● INSTRUCTIONS FOR THE TASK: Repeat the records below verbatim, and do not copy their pictures.

● INFORMATION:
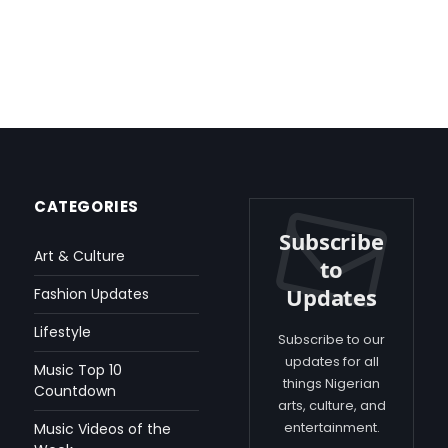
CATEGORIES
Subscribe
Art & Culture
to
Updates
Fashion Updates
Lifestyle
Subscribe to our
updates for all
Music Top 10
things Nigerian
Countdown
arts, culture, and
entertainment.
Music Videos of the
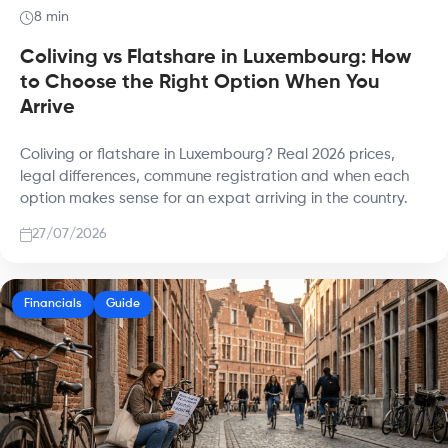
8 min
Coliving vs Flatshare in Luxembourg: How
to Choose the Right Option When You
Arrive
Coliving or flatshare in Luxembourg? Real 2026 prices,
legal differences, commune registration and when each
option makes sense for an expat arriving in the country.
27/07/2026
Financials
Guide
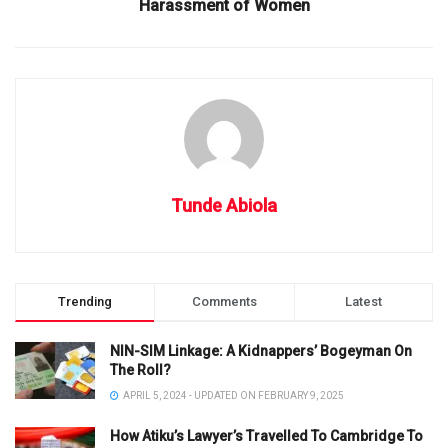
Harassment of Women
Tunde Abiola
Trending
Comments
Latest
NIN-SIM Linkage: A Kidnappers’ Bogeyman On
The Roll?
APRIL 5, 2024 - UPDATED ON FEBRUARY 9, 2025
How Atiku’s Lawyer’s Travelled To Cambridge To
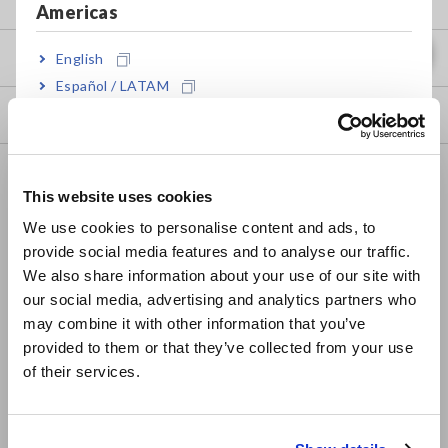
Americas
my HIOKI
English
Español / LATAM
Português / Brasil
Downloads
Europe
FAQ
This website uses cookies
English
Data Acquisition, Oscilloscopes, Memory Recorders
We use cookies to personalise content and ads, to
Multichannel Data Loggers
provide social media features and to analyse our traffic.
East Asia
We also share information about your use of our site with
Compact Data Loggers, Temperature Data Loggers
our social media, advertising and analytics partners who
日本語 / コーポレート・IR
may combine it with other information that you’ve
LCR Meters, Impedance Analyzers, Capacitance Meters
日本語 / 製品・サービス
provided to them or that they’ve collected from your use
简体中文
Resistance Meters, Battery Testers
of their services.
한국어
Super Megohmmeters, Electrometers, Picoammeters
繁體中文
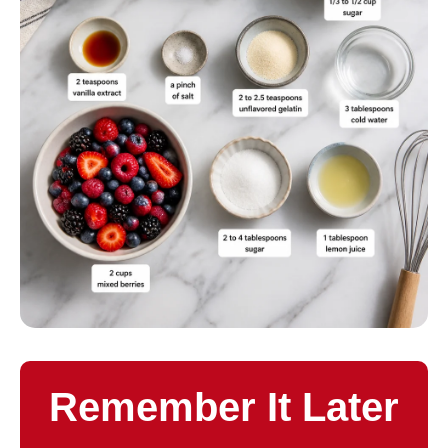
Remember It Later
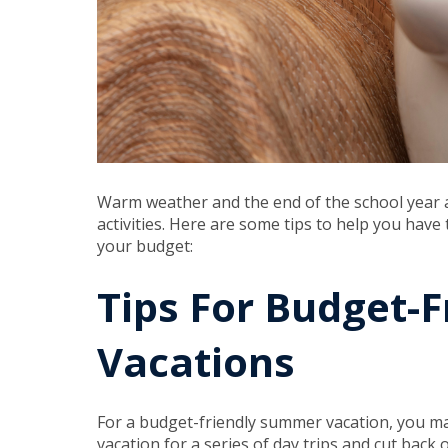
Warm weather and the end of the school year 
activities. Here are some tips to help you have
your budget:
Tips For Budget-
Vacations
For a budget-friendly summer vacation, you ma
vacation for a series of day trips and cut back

● EXERCISE SOLUTION:
CATEGORIES
Subscribe
Art & Culture
to
Updates
Fashion Updates
Lifestyle
Subscribe to our
updates for all
Music Top 10
things Nigerian
Countdown
arts, culture, and
entertainment.
Music Videos of the
8 min
Coliving vs Flatshare in Luxembourg: How
to Choose the Right Option When You
Arrive
Coliving or flatshare in Luxembourg? Real 2026 prices,
legal differences, commune registration and when each
option makes sense for an expat arriving in the country.
27/07/2026
Financials
Guide
Harassment of Women
Tunde Abiola
Trending
Comments
Latest
NIN-SIM Linkage: A Kidnappers’ Bogeyman On
The Roll?
APRIL 5, 2024 - UPDATED ON FEBRUARY 9, 2025
How Atiku’s Lawyer’s Travelled To Cambridge To
Americas
my HIOKI
English
Español / LATAM
Português / Brasil
Downloads
Europe
FAQ
This website uses cookies
English
Data Acquisition, Oscilloscopes, Memory Recorders
We use cookies to personalise content and ads, to
Multichannel Data Loggers
provide social media features and to analyse our traffic.
East Asia
We also share information about your use of our site with
Compact Data Loggers, Temperature Data Loggers
our social media, advertising and analytics partners who
日本語 / コーポレート・IR
may combine it with other information that you’ve
LCR Meters, Impedance Analyzers, Capacitance Meters
日本語 / 製品・サービス
provided to them or that they’ve collected from your use
简体中文
Resistance Meters, Battery Testers
of their services.
한국어
Super Megohmmeters, Electrometers, Picoammeters
繁體中文
Remember It Later
Warm weather and the end of the school year 
activities. Here are some tips to help you have
your budget:
Tips For Budget-
Vacations
For a budget-friendly summer vacation, you ma
vacation for a series of day trips and cut back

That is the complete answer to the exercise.